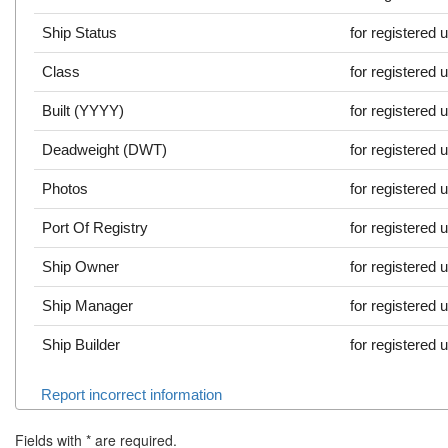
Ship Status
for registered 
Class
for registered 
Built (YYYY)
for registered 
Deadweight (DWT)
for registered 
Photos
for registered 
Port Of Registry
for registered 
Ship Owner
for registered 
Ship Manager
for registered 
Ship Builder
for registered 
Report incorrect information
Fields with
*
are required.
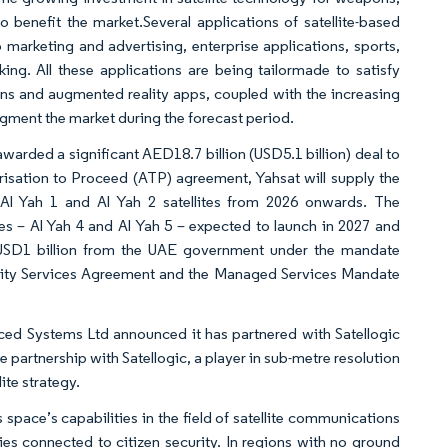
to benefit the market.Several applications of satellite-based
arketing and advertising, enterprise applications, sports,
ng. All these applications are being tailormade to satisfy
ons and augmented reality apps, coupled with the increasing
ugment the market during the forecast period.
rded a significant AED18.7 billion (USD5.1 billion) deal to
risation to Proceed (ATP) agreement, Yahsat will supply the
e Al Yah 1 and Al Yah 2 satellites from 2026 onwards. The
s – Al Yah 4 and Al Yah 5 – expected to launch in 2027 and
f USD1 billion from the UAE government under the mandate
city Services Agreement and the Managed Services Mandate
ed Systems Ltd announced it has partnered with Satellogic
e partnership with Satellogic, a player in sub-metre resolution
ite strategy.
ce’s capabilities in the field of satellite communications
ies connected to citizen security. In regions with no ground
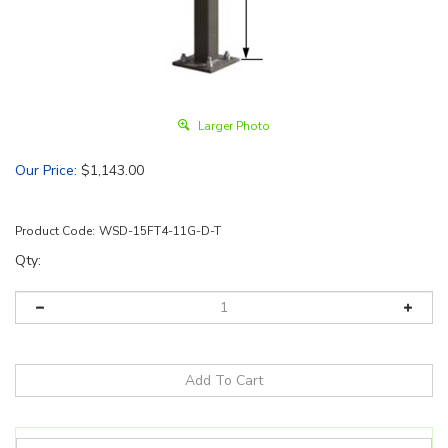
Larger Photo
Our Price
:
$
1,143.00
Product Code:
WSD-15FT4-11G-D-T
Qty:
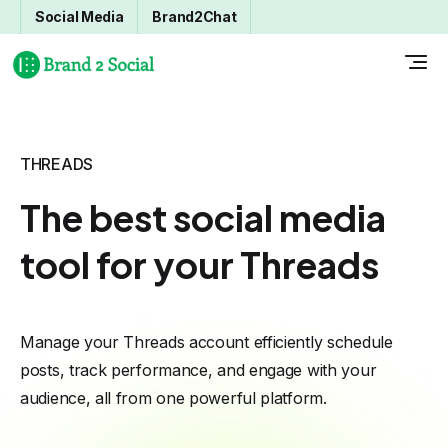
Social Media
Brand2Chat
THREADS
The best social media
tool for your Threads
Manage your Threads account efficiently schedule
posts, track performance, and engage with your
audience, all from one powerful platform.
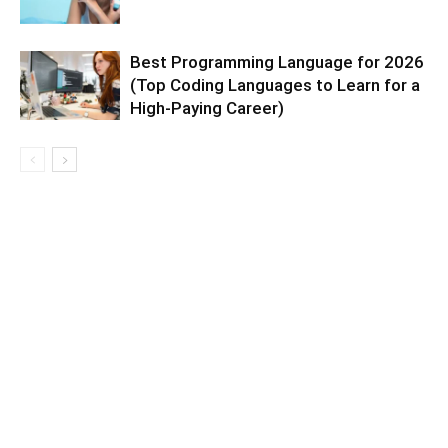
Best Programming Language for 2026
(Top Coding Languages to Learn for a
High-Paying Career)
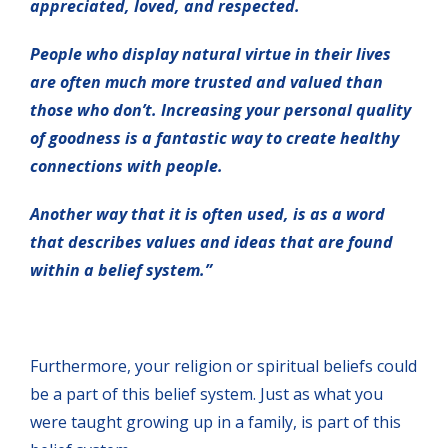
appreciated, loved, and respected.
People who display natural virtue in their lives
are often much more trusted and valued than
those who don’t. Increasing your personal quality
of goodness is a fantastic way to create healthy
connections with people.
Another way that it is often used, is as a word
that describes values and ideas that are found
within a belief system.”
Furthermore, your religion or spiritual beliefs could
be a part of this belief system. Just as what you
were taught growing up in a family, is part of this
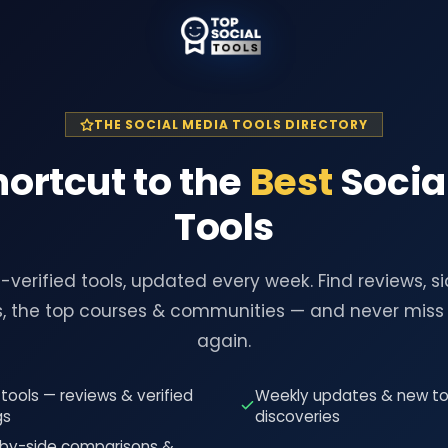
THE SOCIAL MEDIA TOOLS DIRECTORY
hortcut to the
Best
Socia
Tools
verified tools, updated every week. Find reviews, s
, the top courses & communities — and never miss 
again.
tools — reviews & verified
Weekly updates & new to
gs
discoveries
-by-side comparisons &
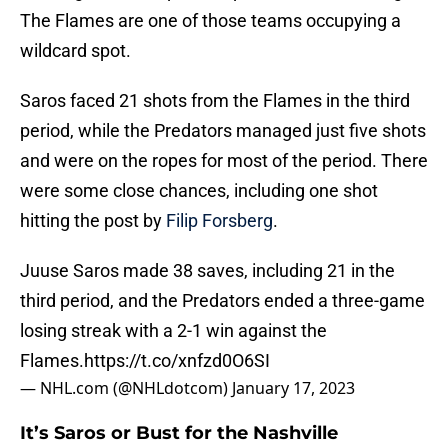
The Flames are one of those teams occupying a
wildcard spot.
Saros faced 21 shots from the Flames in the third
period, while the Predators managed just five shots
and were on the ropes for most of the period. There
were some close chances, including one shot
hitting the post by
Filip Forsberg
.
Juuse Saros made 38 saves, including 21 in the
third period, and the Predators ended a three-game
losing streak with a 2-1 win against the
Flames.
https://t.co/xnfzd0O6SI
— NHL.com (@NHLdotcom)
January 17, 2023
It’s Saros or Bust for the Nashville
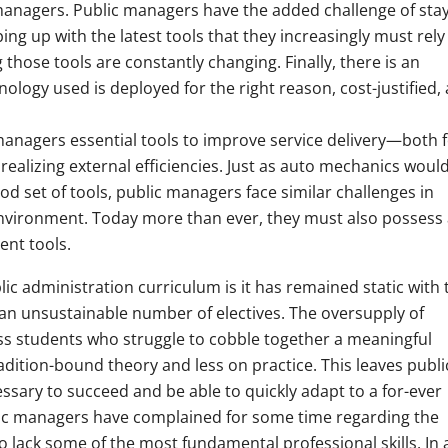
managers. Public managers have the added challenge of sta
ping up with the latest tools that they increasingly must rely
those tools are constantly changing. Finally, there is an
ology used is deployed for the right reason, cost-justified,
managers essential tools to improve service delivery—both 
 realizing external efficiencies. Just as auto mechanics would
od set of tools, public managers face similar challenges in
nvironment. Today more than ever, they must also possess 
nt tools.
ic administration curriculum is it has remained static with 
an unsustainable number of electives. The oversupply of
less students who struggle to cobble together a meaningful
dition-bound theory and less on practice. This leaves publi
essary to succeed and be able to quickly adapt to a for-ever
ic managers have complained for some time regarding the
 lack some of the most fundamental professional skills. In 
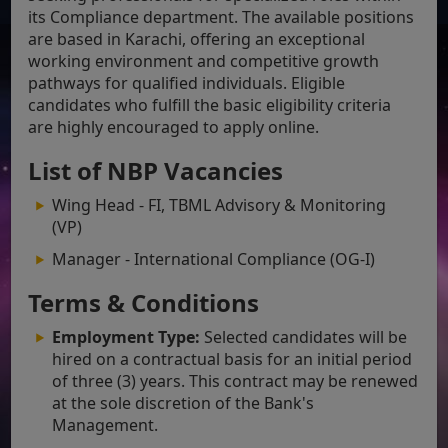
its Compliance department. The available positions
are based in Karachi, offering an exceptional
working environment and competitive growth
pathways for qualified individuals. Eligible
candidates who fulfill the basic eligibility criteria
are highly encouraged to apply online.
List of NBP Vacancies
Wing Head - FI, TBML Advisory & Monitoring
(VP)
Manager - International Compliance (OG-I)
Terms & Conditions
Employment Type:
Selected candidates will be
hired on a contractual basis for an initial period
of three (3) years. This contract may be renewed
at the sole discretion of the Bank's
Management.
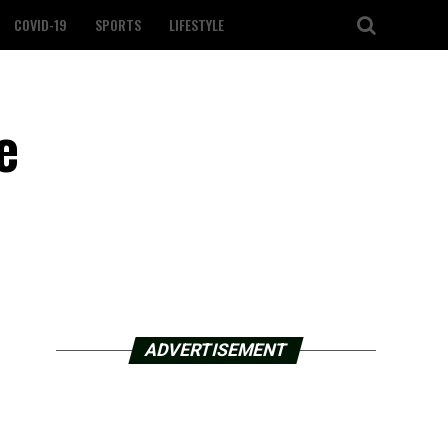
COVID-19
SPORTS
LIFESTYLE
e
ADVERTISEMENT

+ + + + + + +

Exercise objective: Everything in the entries except the pictures should be returned exactly as given.

Task response:
Ship Status
for registered 
Class
for registered 
Built (YYYY)
for registered 
Deadweight (DWT)
for registered 
Photos
for registered 
Port Of Registry
for registered 
Ship Owner
for registered 
Ship Manager
for registered 
Ship Builder
for registered 
Report incorrect information
Fields with
*
are required.
to benefit the market.Several applications of satellite-based
arketing and advertising, enterprise applications, sports,
ng. All these applications are being tailormade to satisfy
ons and augmented reality apps, coupled with the increasing
ugment the market during the forecast period.
rded a significant AED18.7 billion (USD5.1 billion) deal to
risation to Proceed (ATP) agreement, Yahsat will supply the
e Al Yah 1 and Al Yah 2 satellites from 2026 onwards. The
s – Al Yah 4 and Al Yah 5 – expected to launch in 2027 and
f USD1 billion from the UAE government under the mandate
city Services Agreement and the Managed Services Mandate
ed Systems Ltd announced it has partnered with Satellogic
e partnership with Satellogic, a player in sub-metre resolution
ite strategy.
ce’s capabilities in the field of satellite communications
ies connected to citizen security. In regions with no ground
Larger Photo
Our Price
:
$
1,143.00
Product Code:
WSD-15FT4-11G-D-T
Qty:
Social Media
Brand2Chat
THREADS
The best social media
tool for your Threads
Manage your Threads account efficiently schedule
posts, track performance, and engage with your
audience, all from one powerful platform.
Best Programming Language for 2026
(Top Coding Languages to Learn for a
High-Paying Career)
appreciated, loved, and respected.
People who display natural virtue in their lives
are often much more trusted and valued than
those who don’t. Increasing your personal quality
of goodness is a fantastic way to create healthy
connections with people.
Another way that it is often used, is as a word
that describes values and ideas that are found
within a belief system.”
Furthermore, your religion or spiritual beliefs could
be a part of this belief system. Just as what you
were taught growing up in a family, is part of this
THE SOCIAL MEDIA TOOLS DIRECTORY
hortcut to the
Best
Socia
Tools
verified tools, updated every week. Find reviews, s
, the top courses & communities — and never miss 
again.
tools — reviews & verified
Weekly updates & new to
gs
discoveries
-by-side comparisons &
The Flames are one of those teams occupying a
wildcard spot.
Saros faced 21 shots from the Flames in the third
period, while the Predators managed just five shots
and were on the ropes for most of the period. There
were some close chances, including one shot
hitting the post by
Filip Forsberg
.
Juuse Saros made 38 saves, including 21 in the
third period, and the Predators ended a three-game
losing streak with a 2-1 win against the
Flames.
https://t.co/xnfzd0O6SI
— NHL.com (@NHLdotcom)
January 17, 2023
It’s Saros or Bust for the Nashville
managers. Public managers have the added challenge of sta
ping up with the latest tools that they increasingly must rely
those tools are constantly changing. Finally, there is an
ology used is deployed for the right reason, cost-justified,
managers essential tools to improve service delivery—both 
 realizing external efficiencies. Just as auto mechanics would
od set of tools, public managers face similar challenges in
nvironment. Today more than ever, they must also possess 
nt tools.
ic administration curriculum is it has remained static with 
an unsustainable number of electives. The oversupply of
less students who struggle to cobble together a meaningful
dition-bound theory and less on practice. This leaves publi
essary to succeed and be able to quickly adapt to a for-ever
ic managers have complained for some time regarding the
 lack some of the most fundamental professional skills. In 
its Compliance department. The available positions
are based in Karachi, offering an exceptional
working environment and competitive growth
pathways for qualified individuals. Eligible
candidates who fulfill the basic eligibility criteria
are highly encouraged to apply online.
List of NBP Vacancies
Wing Head - FI, TBML Advisory & Monitoring
(VP)
Manager - International Compliance (OG-I)
Terms & Conditions
Employment Type:
Selected candidates will be
hired on a contractual basis for an initial period
of three (3) years. This contract may be renewed
at the sole discretion of the Bank's
Management.
COVID-19
SPORTS
LIFESTYLE
e
ADVERTISEMENT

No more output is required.